▶ Extracted data:
.....

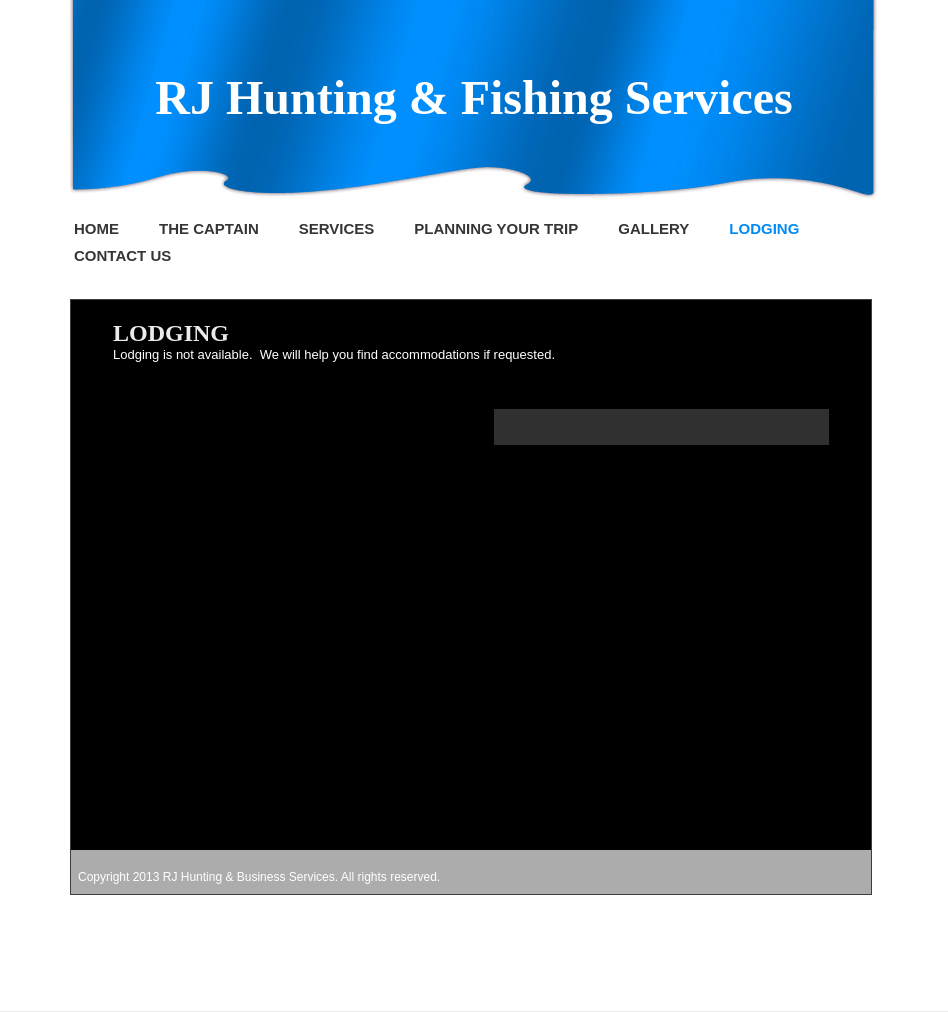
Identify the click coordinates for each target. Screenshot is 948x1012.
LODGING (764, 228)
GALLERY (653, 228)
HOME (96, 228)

.....

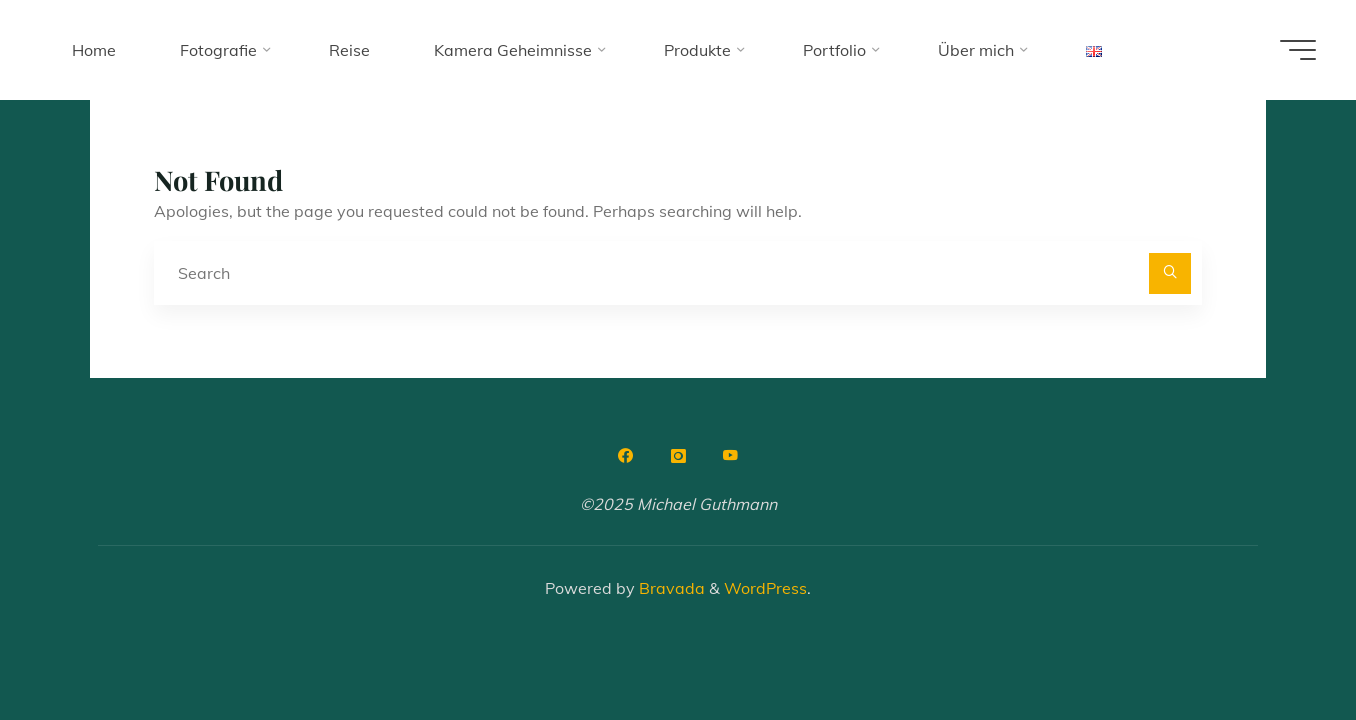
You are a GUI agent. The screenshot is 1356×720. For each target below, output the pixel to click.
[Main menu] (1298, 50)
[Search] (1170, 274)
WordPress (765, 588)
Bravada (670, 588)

.....

▶ What the task asks: Please return only the lines above, starting at the line that has "Identify the click" and ending at the line that has "HOME (96, 228)", keeping both and leaving each one unchanged.

▶ Answer box:
Identify the click coordinates for each target. Screenshot is 948x1012.
LODGING (764, 228)
GALLERY (653, 228)
HOME (96, 228)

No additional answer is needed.